Zerohashは、Mastercardによる投資計画の撤回を受けて、15億ドルを超える評価額で新たな資金調達を進めている。
Mastercard(MA)は決済大手による18億ドル規模のBVNK買収を背景に、暗号資産インフラ企業であるZerohashへの投資計画を撤回したことが関係者の証言で明らかになった。
今年1月、Mastercardは独立性を維持しつつもシカゴを拠点とする同社に戦略的投資を検討していると報じられていた。報道時点ではZerohashは15億ドルの評価額で2億5000万ドルの資金調達を目指して交渉中だった。

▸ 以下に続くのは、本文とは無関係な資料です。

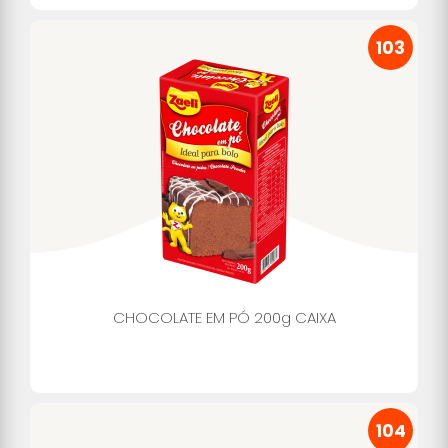
103
CHOCOLATE EM PÓ 200g CAIXA
104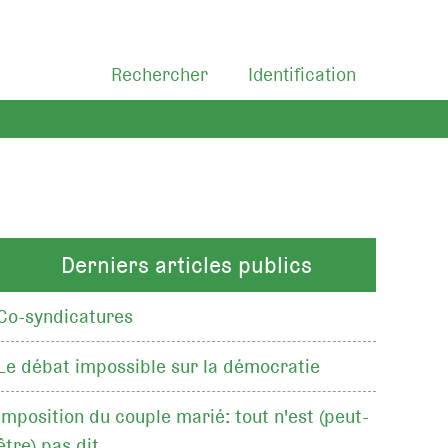
Rechercher
Identification
Derniers articles publics
Co-syndicatures
Le débat impossible sur la démocratie
Imposition du couple marié: tout n'est (peut-
être) pas dit…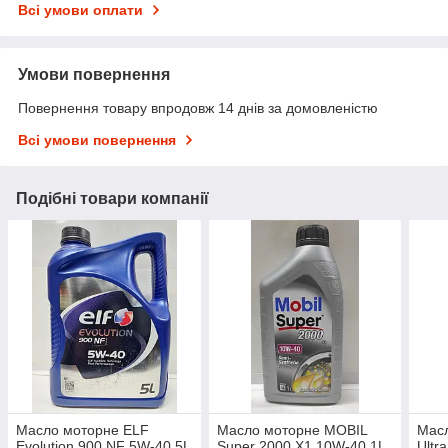
Всі умови оплати
Умови повернення
Повернення товару впродовж 14 днів за домовленістю
Всі умови повернення
Подібні товари компанії
Масло моторне ELF
Масло моторне MOBIL
Мас
Evolution 900 NF 5W-40 5L
Super 2000 Х1 10W-40 1L
Ultr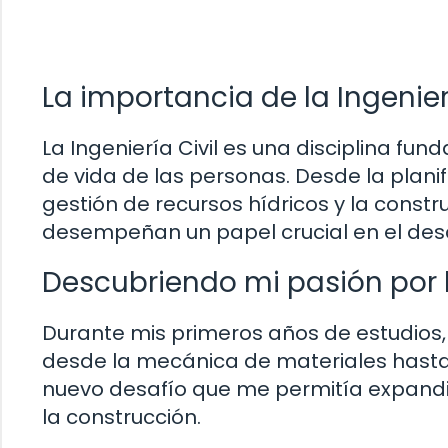
La importancia de la Ingenier
La Ingeniería Civil es una disciplina f
de vida de las personas. Desde la planif
gestión de recursos hídricos y la construc
desempeñan un papel crucial en el des
Descubriendo mi pasión por 
Durante mis primeros años de estudios
desde la mecánica de materiales hasta 
nuevo desafío que me permitía expandi
la construcción.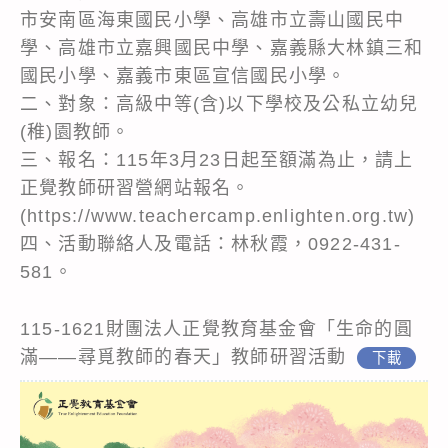
市安南區海東國民小學、高雄市立壽山國民中
學、高雄市立嘉興國民中學、嘉義縣大林鎮三和
國民小學、嘉義市東區宣信國民小學。
二、對象：高級中等(含)以下學校及公私立幼兒
(稚)園教師。
三、報名：115年3月23日起至額滿為止，請上
正覺教師研習營網站報名。
(https://www.teachercamp.enlighten.org.tw)
四、活動聯絡人及電話：林秋霞，0922-431-
581。
115-1621財團法人正覺教育基金會「生命的圓
滿——尋覓教師的春天」教師研習活動
下載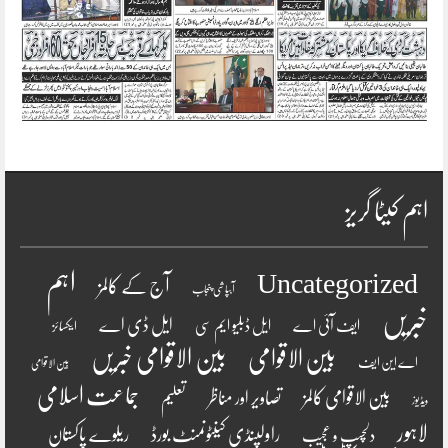
اہم کیٹا گریز
اہم
Uncategorized
آج کے کالمز
آبپاشی پنجاب
خبریں
ایل ڈی اے
ایف آئی اے
ایل ڈبلیو ایم سی
ایکسائز
بین الاقوامی
بین الاقوامی خبریں
اے این ایف
بین الاقوامی
جماعت اسلامی
بین الاقوامی کالمز
تصاویر اور مناظر
تعلیم
ویڈیوز
لاہور
راولپنڈی کینٹونمنٹ بورڈ
ریلوے پاکستان
دلچسپ و عجیب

しかし、その後の関係者2名の匿名の証言によれば、Zerohashはより高い評価額で新たな資金調達ラウンドを進めているという。
Fortune誌は昨年10月にMastercardが最大20億ドル規模の買収交渉を進めていたと報じたが、Zerohashは撤退し、その後、Mastercardは3月に英国のステーブルコイン基盤企業BVNKの買収に合意した。
Mastercardは取材に対してコメントを控えており、Zerohashの広報担当者も今回の資金調達に関してはコメントを差し控えると述べている。
Zerohashは2017年に創業し、金融機関やフィンテック企業向けに暗号資産やステーブルコイン、トークン化製品の提供を可能にするAPIや組み込み型の開発者ツールを提供している。
同社のプラットフォームは世界190カ国以上で500万人以上に利用されており、Morgan Stanley、Interactive Brokers、Stripe、BlackRockのBUIDLファンド、Franklin Templeton、DraftKingsなどが顧客に名を連ねている。
M&Aの活発化
今後も取引所、インフラ事業者、フィンテック企業が買収を通じてデジタル資産領域の強化を図る中、暗号資産分野でのM&Aは活発な動きを見せている。
Krakenの親会社であるPaywardはデリバティブプラットフォームBitnomialの買収に合意し、CoinDeskの運営企業Bullishは4億2000万ドル規模でEquinitiを買収すると発表。これにより振替代理サービスとトークン化インフラの統合を視野に入れている。
アナリストらは、機関投資家の需要拡大に伴い、カストディ、決済、トークン化、ステーブルコイン機能を巡る企業間の統合が引き続き進展すると見ている。
Zerohashは2025年9月に実施したシリーズD-2ラウンドで1億400万ドルの調達を行い、この時の評価額は10億ドルであった。このラウンドはInteractive Brokersが主導し、新規の投資家としてMorgan Stanley、Apollo運用ファンド、SoFi、Jump Crypto、Northwestern Mutual Future Ventures、FTMO、IMC、Liberty City Venturesが参加。既存投資家のPEAK6、tastytrade、Nyca Partnersも引き続き参画したことが当時発表されている。